Dodge macht Ernst mit dem Angriff auf die potenziellen europäischen Käufer: Nach Nitro, Caliber und Avenger komplettiert ab Mitte 2008 der Journey die Fahrzeugflotte der US-Amerikaner. Premiere feiert das Crossover-Modell ...
... auf der IAA im September 2007. Im Visier des Journey sind Familien und vor allem deren männliche Oberhäupter, die ...
... einen variablen Transporter mit annehmbarem Coolness-Faktor suchen. Folgerichtig gibt es auch für den Neuen ...
... das bekannte Gesicht mit bulliger Front, ...
... Fadenkreuz-Kühlergrill und die stark konturierte Haube, ...
... zudem steht der Journey ab Werk auf üppigen 19-Zöllern.
"Grab life by the horns" – demnächst soll Papi auf die Hörner genommen werden, wenn es nach den Dodge-Marketingstrategen geht.
Detail: Die Nebelleuchten liegen tief in der Frotschürze.
Der Journey steht auf der Plattform des Dodge Avenger, wurde beim Radstand aber um zwölf Zentimeter ...
...auf 2,89 Meter gestreckt – da ist reichlich Platz für den variablen Innenraum. Auf 4,89 Metern Länge und 1,70 Metern Höhe ...
... bringt Dodge bis zu drei Sitzreihen unter. Serienmäßig kommt der Journey als Fünfsitzer, die zusätzlichen Plätze kosten Aufpreis.
Den Antrieb des Journey übernehmen in Europa drei Motorvarianten, die ihre Kraft an die Vorderräder schicken. An der Basis ...
... arbeitet ein Zweiliter-Diesel aus dem VW-Regal, der 140 PS und 310 Nm Drehmoment mobilisiert. Bei den Ottomotoren ...
... stehen ein 2,4 Liter großer Vierzylinder mit 173 PS oder als Topmotorisierung ein V6-Aggregat mit 2,7 Litern Hubraum und 186 PS zur Auswahl.
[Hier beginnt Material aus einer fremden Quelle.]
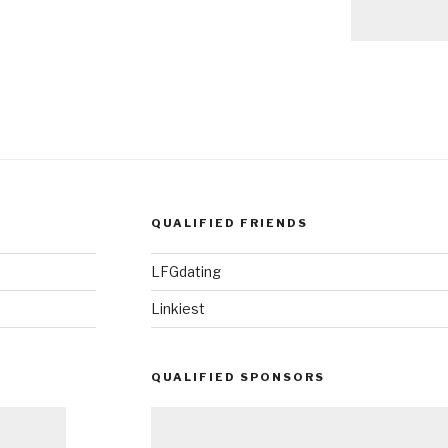
QUALIFIED FRIENDS
LFGdating
Linkiest
QUALIFIED SPONSORS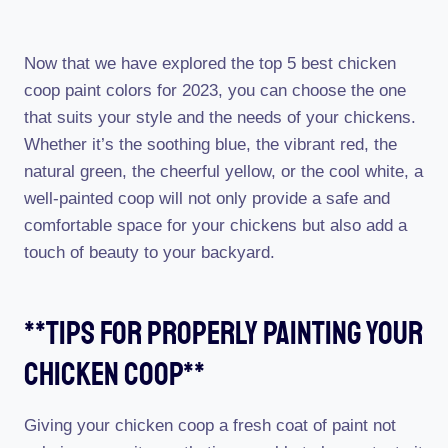
Now that we have explored the top 5 best chicken
coop paint colors for 2023, you can choose the one
that suits your style and the needs of your chickens.
Whether it’s the soothing blue, the vibrant red, the
natural green, the cheerful yellow, or the cool white, a
well-painted coop will not only provide a safe and
comfortable space for your chickens but also add a
touch of beauty to your backyard.
**tips For Properly Painting Your
Chicken Coop**
Giving your chicken coop a fresh coat of paint not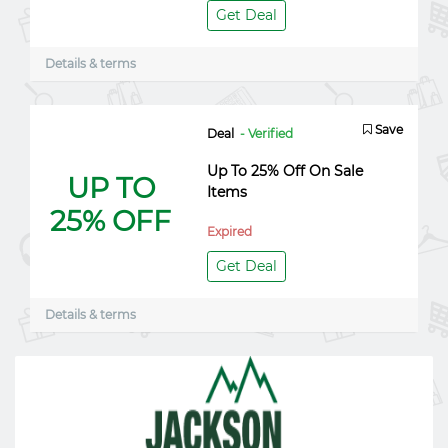
Get Deal
Details & terms
Save
Deal
- Verified
Up To 25% Off On Sale
UP TO
Items
25% OFF
Expired
Get Deal
Details & terms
Wer lieber schalten lässt, als selber Hand anzulegen, kann den Sechszylinder mit einer Sechsstufen-Automatik des deutschen Herstellers Getrag ausrüsten, ...
... beim Vierzylinder bleibt es beim Vierstufen-Automaten. Ebenfalls ganz neu im Angebot: Der Diesel lässt sich mit dem Doppelkupplungsgetriebe DSG koppeln.
Für die Sicherheit an Bord sorgen Front-, Seiten- und Vorhang-Airbags, ESP, ABS und ein elektronischer Überrollschutz, ...
... beim Einparken hilft die gegen Aufpreis erhältliche Rückfahrkamera.
Kleine Klappe mit großer Wirkung: Unterhalb des Handschuhfachs ...
... gibt es Platz für zwei Getränkedosen, die von der Klimaanlage auf optimale Durstlöscher-Temperatur gebracht werden. Auch sonst ...
... fühlt sich das kühle Nass im Journey pudelwohl. Sei es in den beleuchteten Getränkehaltern oder ...
... in der herausnehmbaren Box hinter den Vordersitzen.
Da geht richtig was rein: Die Dodge-Designer haben auf zielgruppengerechte Variabilität geachtet und ...
... den Journey mit einem großen Laderaum ausgestattet. Wenn Sitzreihe zwei und drei im Boden verschwunden sind, avanciert der Ami zum großen Schluckspecht.
Klapptrick: Wer den Beifahrersitz zusätzlich nach vorne klappt, ...
... muss auch an Dachlatten nicht unbedingt scheitern – die können bis zum Armaturenbrett durchgeladen werden.
Die Sitze auf den hinteren beiden Reihen lassen sich längs verschieben, ...
... einzeln umklappen oder ...
... komplett versenken. Optional gibt es für den Fond integrierte Kindersitze, damit auch der Nachwuchs sicher unterwegs ist.
Was die Fahrleistungen und die Preise angeht, hält sich Dodge noch bedeckt. Vorsichtig geschätzt dürfte der Journey aber ab rund 25.000 Euro zu haben sein.